Top of TASK INPUTS

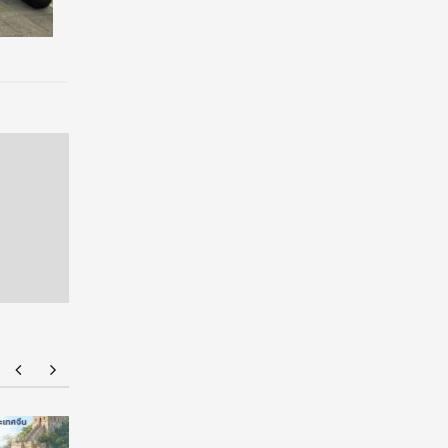
มฟล. ประกาศ TCAS70 รอบ Portfolio รับเฉพาะ
ยศชนัน เค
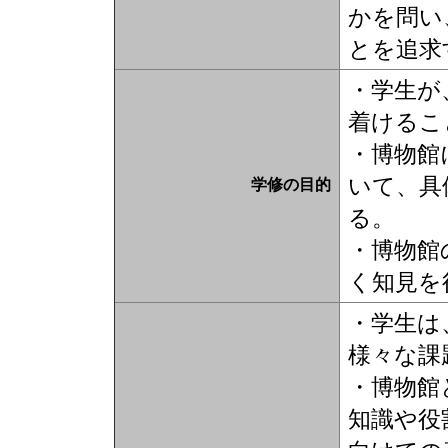
かを問い
とを追求
・学生が
着けるこ
・博物館
いて、具
学修の目的
る。
・博物館
く知見を
・学生は
様々な課
・博物館
知識や役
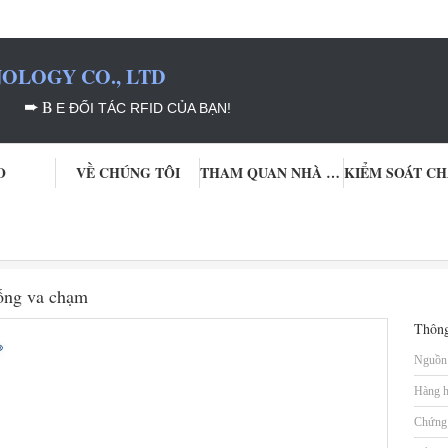
OLOGY CO., LTD
➨
B
E ĐỐI TÁC RFID CỦA BẠN!
O
VỀ CHÚNG TÔI
THAM QUAN NHÀ MÁY
96 Bits Uhf Thẻ tai cừu điện tử dê chống va chạm
hống va chạm
Thông
Nguồn 
Hàng h
Chứng 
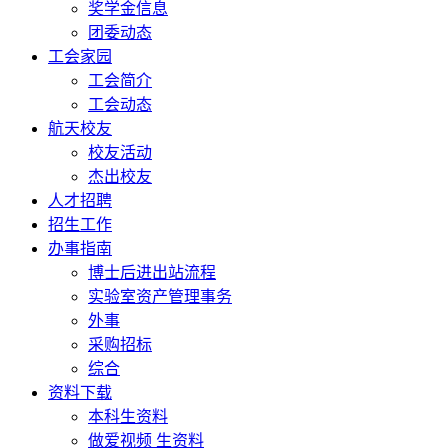
奖学金信息
团委动态
工会家园
工会简介
工会动态
航天校友
校友活动
杰出校友
人才招聘
招生工作
办事指南
博士后进出站流程
实验室资产管理事务
外事
采购招标
综合
资料下载
本科生资料
做爱视频 生资料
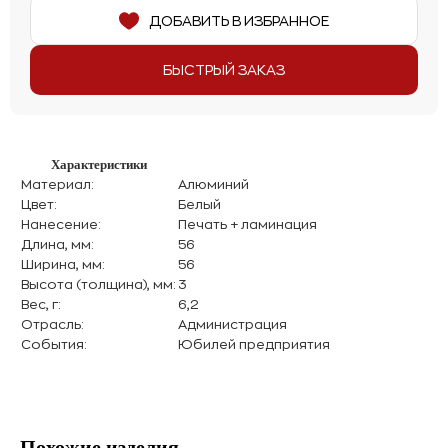
ДОБАВИТЬ В ИЗБРАННОЕ
БЫСТРЫЙ ЗАКАЗ
Характеристики
Материал:
Алюминий
Цвет:
Белый
Нанесение:
Печать + ламинация
Длина, мм:
56
Ширина, мм:
56
Высота (толщина), мм:
3
Вес, г:
6,2
Отрасль:
Администрация
События:
Юбилей предприятия
Похожие изделия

Bottom of TASK INPUTS

WHAT YOU SHOULD DO >> Copy out, from the data above, every line holding the word "chạm".

ANSWER AREA >>
96 Bits Uhf Thẻ tai cừu điện tử dê chống va chạm
hống va chạm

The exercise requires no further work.